Shylo Batchelor Ashby Milwood (born 20 March 1996), known professionally as Russ Millions (formerly Russ, Russ Splash or RussMB), is an English rapper and songwriter. In December 2018 he released his single "Gun Lean" on Virgin Records. The track peaked at number 9 on the UK Singles Chart, becoming the first UK drill track to reach the top 10. Russ Millions has collaborated with Buni, Taze, Tion Wayne, Digga D, Pressa, LD and Dappy.

The dance that Russ performs in the music video became a "dance craze" and was mimicked by footballers including Jesse Lingard. It was ranked by The Guardian at number 10 on their list of "greatest pop music dance crazes".

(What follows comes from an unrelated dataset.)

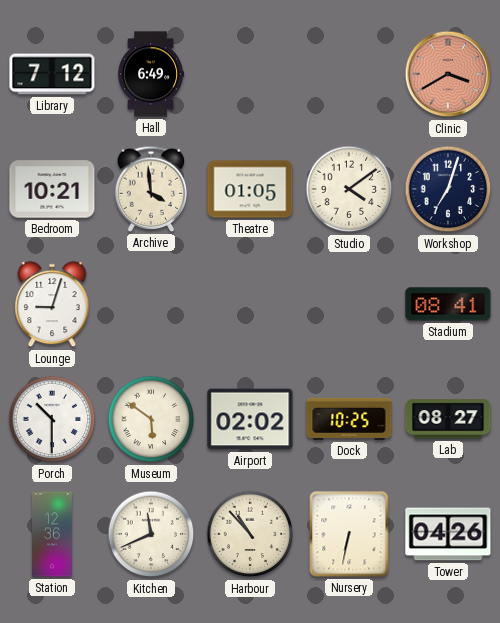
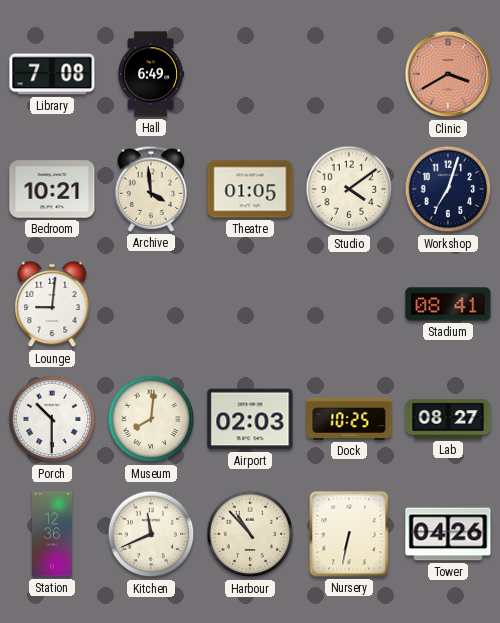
Library: 7:12 -> 7:08
Lounge: 9:03 -> 9:01
Museum: 5:51 -> 8:01
Airport: 02:02 -> 02:03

In April 2019 his follow-up single "Keisha & Becky" with Tion Wayne entered the UK Singles Chart at number 19, and later peaked at number seven. The song was later certified Platinum by the British Phonographic Industry (BPI). As a lead, he had his first number 1 with "Body" alongside Tion Wayne.

== Discography ==
=== Mixtapes===
- One of a Kind (2023)
- Shylo (2024)

=== Extended plays ===
- Russ Hour (2020)
- My Son: The EP (2020)

=== Singles ===

List of singles, with selected chart positions, showing year released and album name
Title: Year; Peak chart positions; Certifications; Album
UK: AUS; IRE; NZ; SWE
"Gun Lean": 2018; 9; —; 49; —; —; BPI: Gold;
"Keisha & Becky" (with Tion Wayne): 2019; 7; —; 44; —; —; BPI: 2× Platinum; RMNZ: Gold;
"Mr Sheeen" (with Digga D): 28; —; —; —; —
"VidaLoca" (with Pressa and Taze): —; —; —; —; —
"OMG" (with LD): —; —; —; —; —
"Splash" (with Dappy): 2020; 78; —; —; —; —
"Killy Killy" (featuring Jon Z and Quada): —; —; —; —; —
"Playground Finale": —; —; —; —; —
"Plugged In" (with Fumez the Engineer): 2021; —; —; —; —; —
"Body" (with Tion Wayne): 1; 1; 1; 1; 4; BPI: 2× Platinum; ARIA: 2× Platinum; RMNZ: 3× Platinum;; Green With Envy
"Big Shark": 54; —; 90; —; —; TBA
"6:30": 53; —; 95; —; —; BPI: Silver;
"Money Calling" (with Da Beatfreakz, Raye and wewantwraiths): 48; —; —; —; —; BPI: Silver;
"Drive (Remix)" (with Ayo Beatz, Clean Bandit, Chip, Wes Nelson, Topic & French the Kid): 17; —; —; —; —; Non-album singles
"Reggae & Calypso" (with Buni and YV): 2022; 12; —; 17; —; —; BPI: Gold;
"Backseat": 97; —; —; —; —; One of a kind
"6am in Dubai" (with Buni and YV): 100; —; —; —; —
"Baba (Toma Tussi)": 42; —; 74; —; —
"Pisces" (featuring Krept and Konan): 78; —; —; —; —
"Canarsie" (with Fivio Foreign): 2024; —; —; —; 38; —; Non-album single
"We Won" (with Tion Wayne): —; —; —; —; —; TBA
"—" denotes a recording that did not chart or was not released in that territory.